Season starts today in Ocala

Published: Thursday, April 1, 2004 at 6:01 a.m.
Last Modified: Wednesday, March 31, 2004 at 11:25 p.m.
ORANGE LAKE - One after another, the stars of the show checked in for duty on Tuesday afternoon.
The 31st opening night in the history of Ocala Jai-Alai comes tonight, and a roster of players both familiar and foreign to the territory were checking the lay of the land.
A healthy chunk of the Orlando roster made the trip back and remnants of the recently closed fronton in Newport, R.I., have been signed for duty in Ocala.
"The Mexican connection," players manager Rafael Ferragut yelled playfully toward Jaime and Elizalde as they entered the locker room with 20-year-old Ikeda II in tow.
It had been only two days since Ferragut and his players watched the final point of the Orlando season crash into the screen. Upbeat, though, was the tone as those players regrouped at Ocala Jai-Alai, a new season awaiting, a new set of championships to be won.
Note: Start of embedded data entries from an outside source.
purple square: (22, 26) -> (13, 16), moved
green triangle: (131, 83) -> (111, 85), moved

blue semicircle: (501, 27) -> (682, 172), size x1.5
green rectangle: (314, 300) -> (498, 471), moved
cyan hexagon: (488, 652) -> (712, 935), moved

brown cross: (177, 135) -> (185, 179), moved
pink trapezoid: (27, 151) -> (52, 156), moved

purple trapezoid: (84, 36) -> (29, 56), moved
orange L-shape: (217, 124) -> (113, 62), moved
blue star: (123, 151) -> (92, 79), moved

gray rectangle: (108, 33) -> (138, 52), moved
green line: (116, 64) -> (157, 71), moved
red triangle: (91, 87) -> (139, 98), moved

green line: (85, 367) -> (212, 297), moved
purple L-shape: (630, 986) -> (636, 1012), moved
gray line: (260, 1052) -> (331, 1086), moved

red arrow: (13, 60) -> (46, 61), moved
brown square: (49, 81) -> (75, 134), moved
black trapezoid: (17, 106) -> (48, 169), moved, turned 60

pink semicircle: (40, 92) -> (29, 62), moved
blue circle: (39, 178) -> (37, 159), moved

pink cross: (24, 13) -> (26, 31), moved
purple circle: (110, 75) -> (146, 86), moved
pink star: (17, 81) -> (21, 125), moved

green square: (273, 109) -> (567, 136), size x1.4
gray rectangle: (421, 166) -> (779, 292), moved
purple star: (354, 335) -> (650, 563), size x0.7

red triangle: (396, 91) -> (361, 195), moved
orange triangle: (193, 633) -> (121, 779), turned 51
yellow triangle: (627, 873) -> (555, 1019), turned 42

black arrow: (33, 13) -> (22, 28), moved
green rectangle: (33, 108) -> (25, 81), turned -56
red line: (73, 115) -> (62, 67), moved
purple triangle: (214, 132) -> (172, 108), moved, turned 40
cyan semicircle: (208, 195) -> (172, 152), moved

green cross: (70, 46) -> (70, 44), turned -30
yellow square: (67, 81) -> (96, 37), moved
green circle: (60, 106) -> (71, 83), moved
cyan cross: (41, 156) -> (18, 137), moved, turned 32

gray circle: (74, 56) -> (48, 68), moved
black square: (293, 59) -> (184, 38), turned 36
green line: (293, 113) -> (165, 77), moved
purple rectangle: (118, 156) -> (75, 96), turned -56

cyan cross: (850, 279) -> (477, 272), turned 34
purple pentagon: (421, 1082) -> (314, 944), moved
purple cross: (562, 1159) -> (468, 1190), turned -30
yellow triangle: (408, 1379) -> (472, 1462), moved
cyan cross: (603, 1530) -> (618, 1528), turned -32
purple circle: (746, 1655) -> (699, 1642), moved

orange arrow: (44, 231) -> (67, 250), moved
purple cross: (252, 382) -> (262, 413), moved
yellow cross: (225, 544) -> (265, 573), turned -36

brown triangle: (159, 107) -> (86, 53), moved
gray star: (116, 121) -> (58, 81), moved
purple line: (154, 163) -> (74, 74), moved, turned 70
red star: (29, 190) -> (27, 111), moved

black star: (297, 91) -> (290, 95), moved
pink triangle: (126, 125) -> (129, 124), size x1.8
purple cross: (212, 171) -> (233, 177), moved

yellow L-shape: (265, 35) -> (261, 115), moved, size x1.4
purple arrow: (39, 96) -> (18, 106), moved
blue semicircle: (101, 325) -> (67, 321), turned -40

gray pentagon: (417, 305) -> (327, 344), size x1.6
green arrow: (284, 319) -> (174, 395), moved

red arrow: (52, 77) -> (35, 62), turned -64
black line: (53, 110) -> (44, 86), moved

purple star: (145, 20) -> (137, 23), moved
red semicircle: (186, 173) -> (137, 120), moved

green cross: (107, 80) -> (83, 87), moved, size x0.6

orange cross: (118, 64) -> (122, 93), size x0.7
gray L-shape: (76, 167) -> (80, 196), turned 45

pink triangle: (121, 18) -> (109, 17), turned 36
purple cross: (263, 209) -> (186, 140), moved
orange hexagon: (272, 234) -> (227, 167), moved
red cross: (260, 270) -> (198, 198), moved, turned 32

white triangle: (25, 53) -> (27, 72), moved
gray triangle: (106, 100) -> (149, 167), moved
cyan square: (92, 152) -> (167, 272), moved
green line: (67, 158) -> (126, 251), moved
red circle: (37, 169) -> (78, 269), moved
"The core group that we have here are the crafty veterans, who have been playing in Orlando, and the younger kids, who are trying to make a name for themselves," Ocala Jai-Alai general manager Dale Popp said. "What we're likely to see is that the young guys are talented, but are not yet in their prime."
The 2004 season will run from tonight through June 26 with eight performances a week scheduled. Matinees will be held each Wednesday, Friday, Saturday and Sunday at 1 p.m. (doors open at 11:30 a.m.). Evening performances are scheduled Wednesday through Saturday at 7:30 p.m.
"Probably Kompa is going to be one of the top players up front," Ferragut said. "He's a new guy here, but he has played for nine years in Orlando, and he is very good. He may surprise you. He's not overpowering, but is an excellent catcher and throws good caroms."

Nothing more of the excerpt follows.